La question de l’adoption d’une nouvelle législation européenne qui viendrait régir le transfert de siège d’un Etat membre à un autre est régulièrement abordée. Dans une résolution du 13 juin 2017, les députés européens ont appelé à la rédaction d’une directive sur la mobilité transfrontalière des sociétés (comme ils l’avaient déjà fait à plusieurs reprises au cours des années précédentes).

Il serait en effet souhaitable qu’un texte unique établisse une procédure de transfert de siège garantissant le maintien de la personnalité morale et la sécurité juridique des opérateurs mais aussi des mesures de protection des intérêts des créanciers, des actionnaires minoritaires et des salariés.

Dans le cadre de l’organisation et/ou la restructuration des groupes de sociétés européens, cet arrêt vient confirmer la grande liberté dont disposent désormais les dirigeants, au nom d’un des principes fondamentaux de l’UE : la liberté d’établissement.

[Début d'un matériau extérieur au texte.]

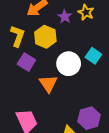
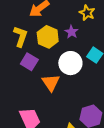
purple star: (65, 17) -> (71, 32), moved

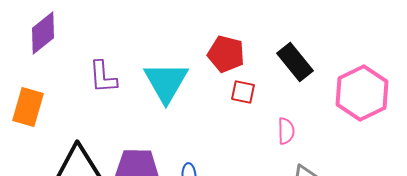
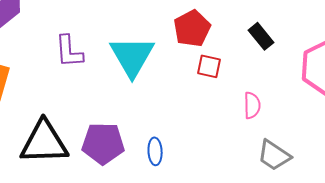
red pentagon: (226, 54) -> (192, 28), turned 30
black rectangle: (295, 62) -> (261, 36), size x0.7

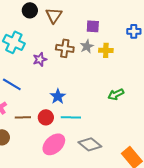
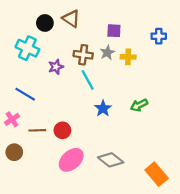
black circle: (30, 10) -> (45, 23), moved
brown triangle: (54, 15) -> (71, 19), turned -30
blue star: (58, 96) -> (103, 108), moved
cyan line: (71, 117) -> (88, 80), moved, turned 60

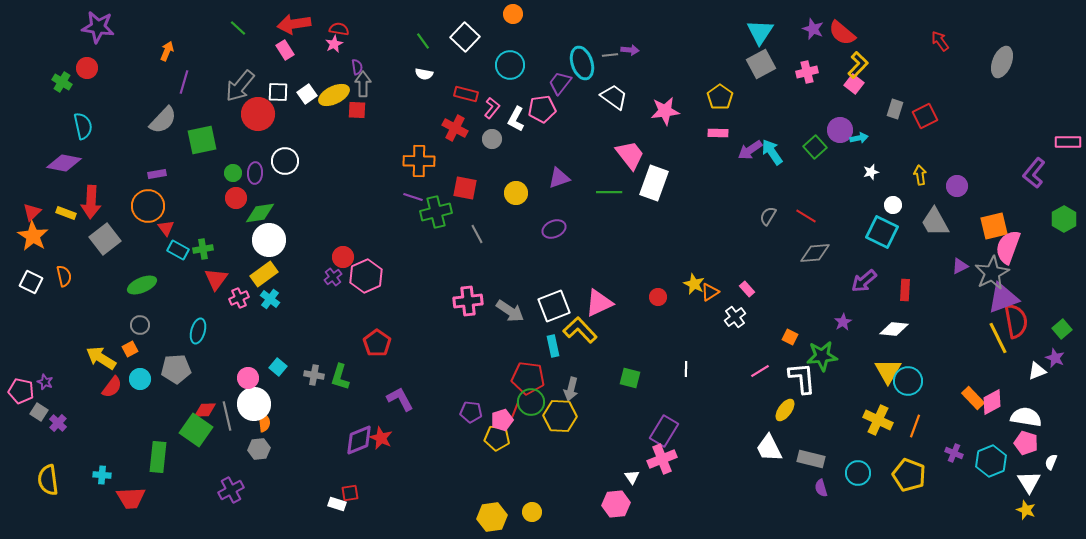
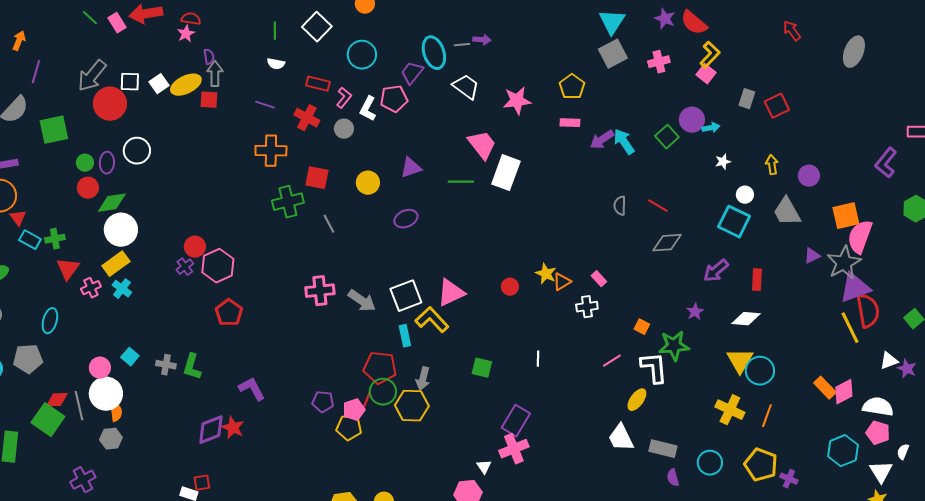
green line: (423, 41) -> (275, 31), turned 36
pink rectangle: (285, 50) -> (117, 23), moved
purple line: (413, 197) -> (265, 105), moved
gray semicircle: (768, 216) -> (620, 206), turned -30
white cross: (735, 317) -> (587, 307), turned 30
red pentagon: (377, 343) -> (229, 313), moved
purple star: (1055, 358) -> (907, 369), moved
purple cross: (954, 453) -> (789, 479), moved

Incidemment, cet arrêt ne remet pas en cause les stipulations contractuelles restreignant le transfert de siège social de sociétés qu’il est fréquent de voir dans les contrats de crédits, mais il peut constituer une incitation à traiter ledit transfert de manière plus appliquée en tenant compte des projets des sociétés concernées et de leur intérêt social.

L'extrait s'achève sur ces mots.